Survation are clear in their data tables that with a sample size of 417, there is a large margin of error on the poll. What does that actually mean? When a polling firm conducts an opinion poll they try and find a sample that represents the wider population that they are looking to measure the views of. For example, most of the national polls have a sample somewhere between a 1,000 and 2,000 people (though at the last election YouGov used a rolling sample of around 30,000). Can 1,000 people accurately measure the views of the entire population? Well if you try and find a 1,000 people who represent the electorate to a fair degree, the answer is “yes”.

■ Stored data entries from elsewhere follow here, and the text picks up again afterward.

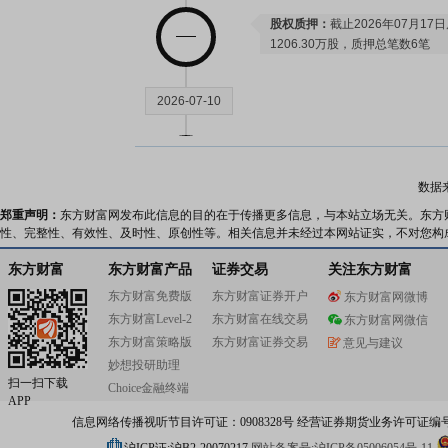
股权质押：
截止2026年07月17
1206.30万股，质押总笔数6笔
2026-07-10
股权质押：
截止2026年07月10
1206.30万股，质押总笔数6笔
数据
郑重声明：
东方财富网发布此信息的目的在于传播更多信息，与本站立场无关。东方
2026-07-07
性、完整性、有效性、及时性、原创性等。相关信息并未经过本网站证实，不对您构
东方财富
东方财富产品
证券交易
关注东方财富
公告：
2026年07月07日发布
《*
东方财富免费版
东方财富证券开户
东方财富网微博
险警示相关事项的进展公告》
东方财富Level-2
东方财富在线交易
东方财富网微信
东方财富策略版
东方财富证券交易
意见与建议
2026-07-03
妙想投研助理
扫一扫下载
Choice金融终端
APP
公告：
2026年07月03日发布
《*
信息网络传播视听节目许可证：0908328号 经营证券期货业务许可证编号：91310
告》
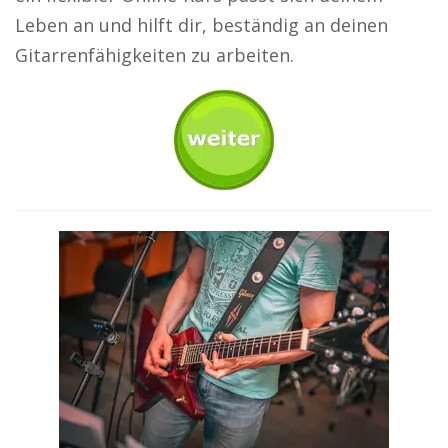
Leben an und hilft dir, beständig an deinen
Gitarrenfähigkeiten zu arbeiten.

The way that polling firms do this is to make sure that the different sub-groups of the people they ask questions of broadly fit the different sub-groups of the wider population. For example, if 25% of the voting population is in the 18 to 40 age group, the firm will try and make sure that 25% of their sample is in this group as well. Half the population male? Try and make sure that 50% of your sample is male. 9% live in Scotland? Make sure that 9% come from north of the border and so on.

Very often polling firms get close to these numbers but not exactly, so they will then weight each individual respondent to make sure that the overall sample fits the wider population as well as possible.

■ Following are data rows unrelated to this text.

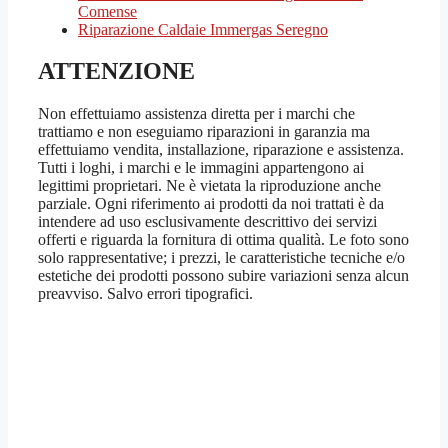
Comense
Riparazione Caldaie Immergas Seregno
ATTENZIONE
Non effettuiamo assistenza diretta per i marchi che
trattiamo e non eseguiamo riparazioni in garanzia ma
effettuiamo vendita, installazione, riparazione e assistenza.
Tutti i loghi, i marchi e le immagini appartengono ai
legittimi proprietari. Ne è vietata la riproduzione anche
parziale. Ogni riferimento ai prodotti da noi trattati è da
intendere ad uso esclusivamente descrittivo dei servizi
offerti e riguarda la fornitura di ottima qualità. Le foto sono
solo rappresentative; i prezzi, le caratteristiche tecniche e/o
estetiche dei prodotti possono subire variazioni senza alcun
preavviso. Salvo errori tipografici.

It’s worth also mentioning “over-sampling” here. This is where a firm might want to look specifically at a particular group in order to find out particular things about then. For example, a polling firm might be looking to explore national voting trends but also be interested in seeing what the trends are in London. They do this by taking a larger than normal sample for the area of interest which allows them to have a much more accurate picture of what’s going on in that particular group. They would then weight that group down for the overall poll. In our example of London, a normal poll with 2000 respondents would expect to sample in the region of 300 people in London to represent the population there. An oversample might try and find 750 people in London in order to have more accurate figures there, but then when it came to reporting the overall UK figures it would give each of those London respondents a much lower weight in order that in the overall figures London was reflected accurately.

Back to Cambridge then. The Survation sample is 417, and as they tell us themselves this gives a margin of error of 4.8% (two standard deviations). This means that when the poll reports the Liberal Democrats on 39%, there’s actually a 95% probability that the *true* level of support for the Liberal Democrats is somewhere between 34.2% and 43.8%. That range of probabilities isn’t uniform but rather is **normally distributed** which in lay man’s terms means it looks like the bell curve below.

If the margin of error is 4.8%, a Labour poll rating of 30% corresponds to a 95% probability of a vote between 25.2% and 34.8%. Now, that 34.8% is higher than the lower end of the probability range of the Liberal Democrat vote, so suddenly a 9% poll lead has turned into a narrow possibility that actually Labour are ahead in the constituency. How much of a probability? Well, we don’t actually know yet because there’s another subtlety at play here.

The 39% to 30% **isn’t** based on the full 417 people interviewed because not all of those people gave an answer to the question “who will you vote for” and even if they did that answer might be “I don’t know”. The number of people who actually answered the question with a positive response was 309, a little under 75% of the overall sample. As you might expect, the margin of error on a smaller sample is higher still, in this case 5.6%. The actual figures of support for the Liberal Democrats are 39.00% and 30.3% respectively, so the 95% confidence interval of the actual votes for each candidate is 33.4% to 44.6% for the Liberal Democrats and 25.7% to 35.9% for Labour.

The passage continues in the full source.